__Dataset extract__:
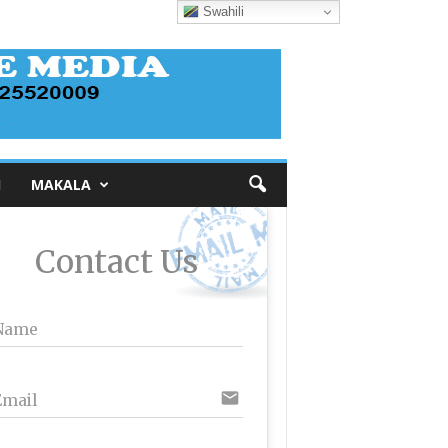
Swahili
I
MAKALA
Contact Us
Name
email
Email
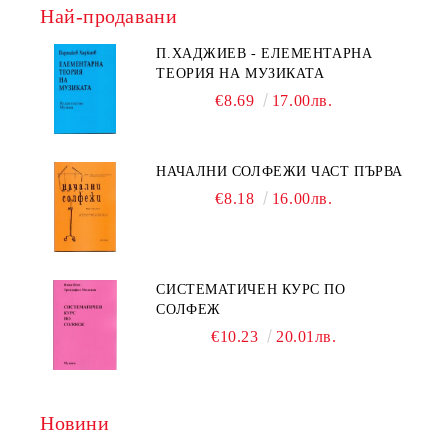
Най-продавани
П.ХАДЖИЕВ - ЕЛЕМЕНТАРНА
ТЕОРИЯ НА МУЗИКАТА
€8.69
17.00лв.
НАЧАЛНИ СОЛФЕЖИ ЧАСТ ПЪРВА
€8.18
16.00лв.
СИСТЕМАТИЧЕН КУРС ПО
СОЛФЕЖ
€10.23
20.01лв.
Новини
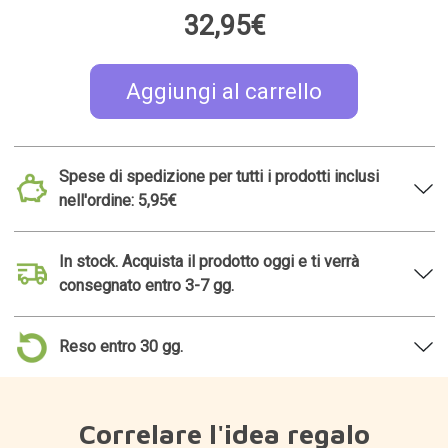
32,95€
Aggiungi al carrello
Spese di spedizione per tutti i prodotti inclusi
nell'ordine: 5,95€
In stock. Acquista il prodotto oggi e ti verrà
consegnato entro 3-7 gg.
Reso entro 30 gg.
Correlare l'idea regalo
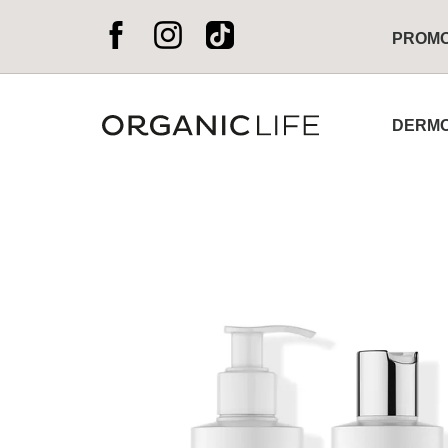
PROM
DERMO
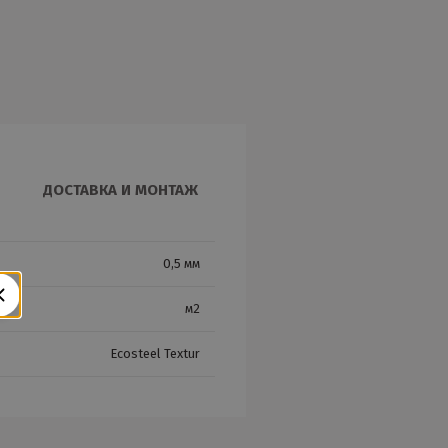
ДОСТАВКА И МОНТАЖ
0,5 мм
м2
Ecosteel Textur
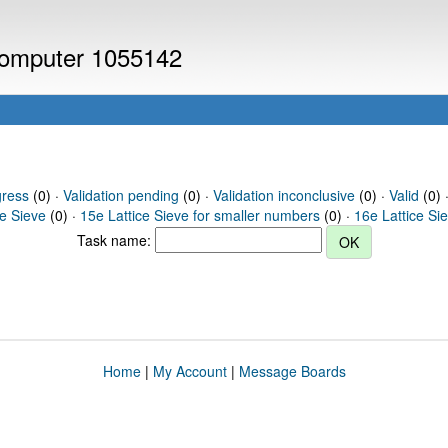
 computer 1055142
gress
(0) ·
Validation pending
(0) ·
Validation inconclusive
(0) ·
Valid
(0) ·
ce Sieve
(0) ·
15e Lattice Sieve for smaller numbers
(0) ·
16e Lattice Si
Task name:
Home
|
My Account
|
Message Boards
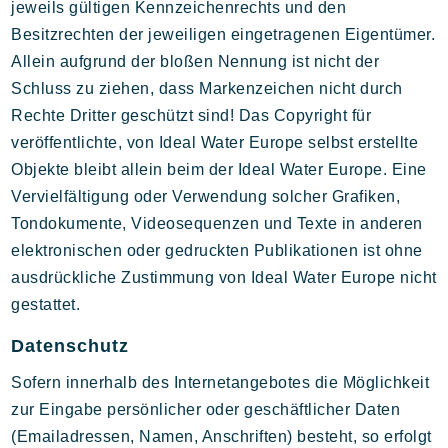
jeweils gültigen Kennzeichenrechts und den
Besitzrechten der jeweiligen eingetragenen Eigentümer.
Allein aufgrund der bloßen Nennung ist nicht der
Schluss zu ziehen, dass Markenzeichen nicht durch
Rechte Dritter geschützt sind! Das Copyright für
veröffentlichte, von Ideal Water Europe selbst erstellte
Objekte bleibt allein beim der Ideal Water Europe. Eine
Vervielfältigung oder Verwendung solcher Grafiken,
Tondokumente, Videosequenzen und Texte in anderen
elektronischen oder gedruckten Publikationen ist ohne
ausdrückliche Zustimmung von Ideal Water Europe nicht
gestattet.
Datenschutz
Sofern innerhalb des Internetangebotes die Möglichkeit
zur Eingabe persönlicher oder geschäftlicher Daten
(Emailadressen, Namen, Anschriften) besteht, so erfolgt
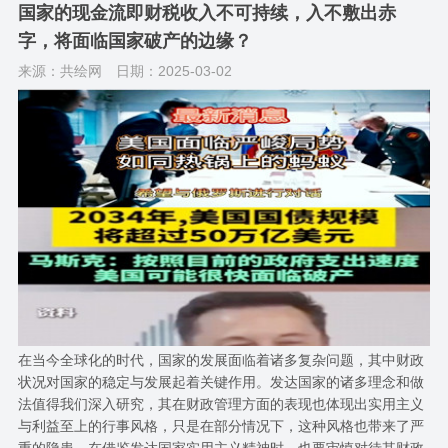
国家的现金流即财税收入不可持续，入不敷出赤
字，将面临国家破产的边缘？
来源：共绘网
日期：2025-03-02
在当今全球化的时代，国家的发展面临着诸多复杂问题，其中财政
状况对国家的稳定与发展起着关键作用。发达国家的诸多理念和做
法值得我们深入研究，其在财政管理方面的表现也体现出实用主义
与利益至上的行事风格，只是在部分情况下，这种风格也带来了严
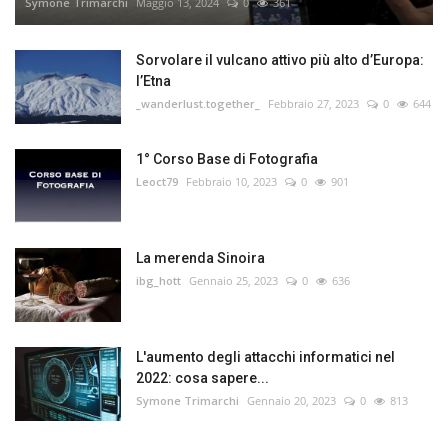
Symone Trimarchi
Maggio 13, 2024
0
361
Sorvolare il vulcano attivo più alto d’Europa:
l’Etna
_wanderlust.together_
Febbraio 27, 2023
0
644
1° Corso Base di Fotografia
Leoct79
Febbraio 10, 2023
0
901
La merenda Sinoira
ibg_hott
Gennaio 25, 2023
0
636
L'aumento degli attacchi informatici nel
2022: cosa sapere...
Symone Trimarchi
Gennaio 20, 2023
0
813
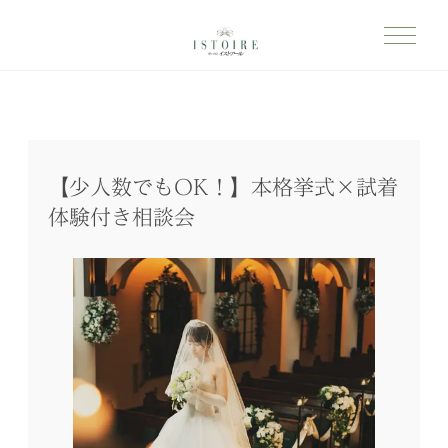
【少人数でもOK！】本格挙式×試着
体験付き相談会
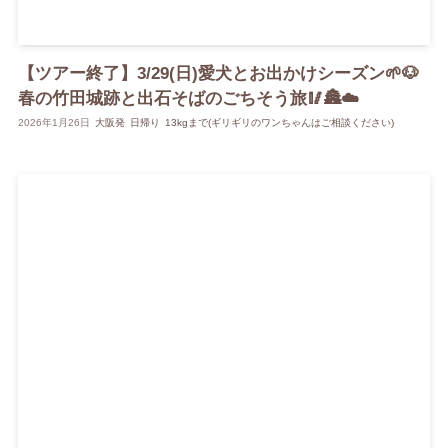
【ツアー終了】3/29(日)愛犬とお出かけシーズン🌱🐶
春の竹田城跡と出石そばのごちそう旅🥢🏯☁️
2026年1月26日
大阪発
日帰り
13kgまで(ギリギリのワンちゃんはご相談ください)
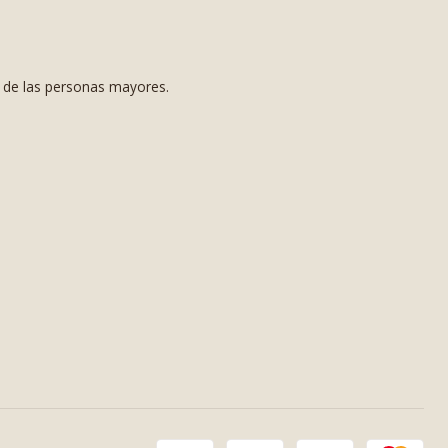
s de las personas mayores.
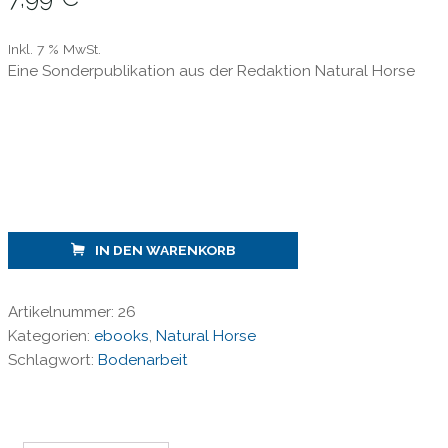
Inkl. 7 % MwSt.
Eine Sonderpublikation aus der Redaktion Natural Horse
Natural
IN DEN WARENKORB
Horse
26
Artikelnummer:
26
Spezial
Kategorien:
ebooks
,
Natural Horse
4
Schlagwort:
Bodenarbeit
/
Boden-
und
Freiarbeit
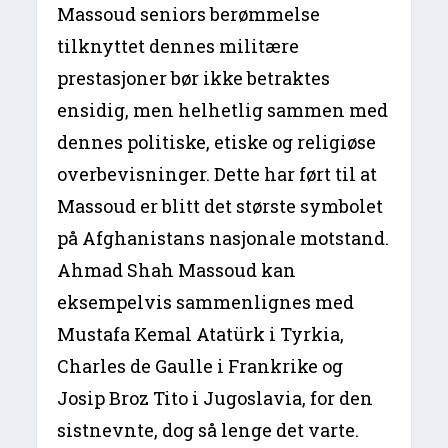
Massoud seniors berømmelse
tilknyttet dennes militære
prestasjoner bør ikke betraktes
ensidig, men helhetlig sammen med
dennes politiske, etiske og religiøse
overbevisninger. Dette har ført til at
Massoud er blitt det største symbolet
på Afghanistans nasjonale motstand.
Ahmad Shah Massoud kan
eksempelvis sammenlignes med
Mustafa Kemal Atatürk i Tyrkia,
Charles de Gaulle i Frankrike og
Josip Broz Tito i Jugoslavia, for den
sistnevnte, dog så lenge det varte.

__What the exercise asks__:
Pull every line containing "dennes" from the material above.

__Solution to this problem__:
tilknyttet dennes militære
dennes politiske, etiske og religiøse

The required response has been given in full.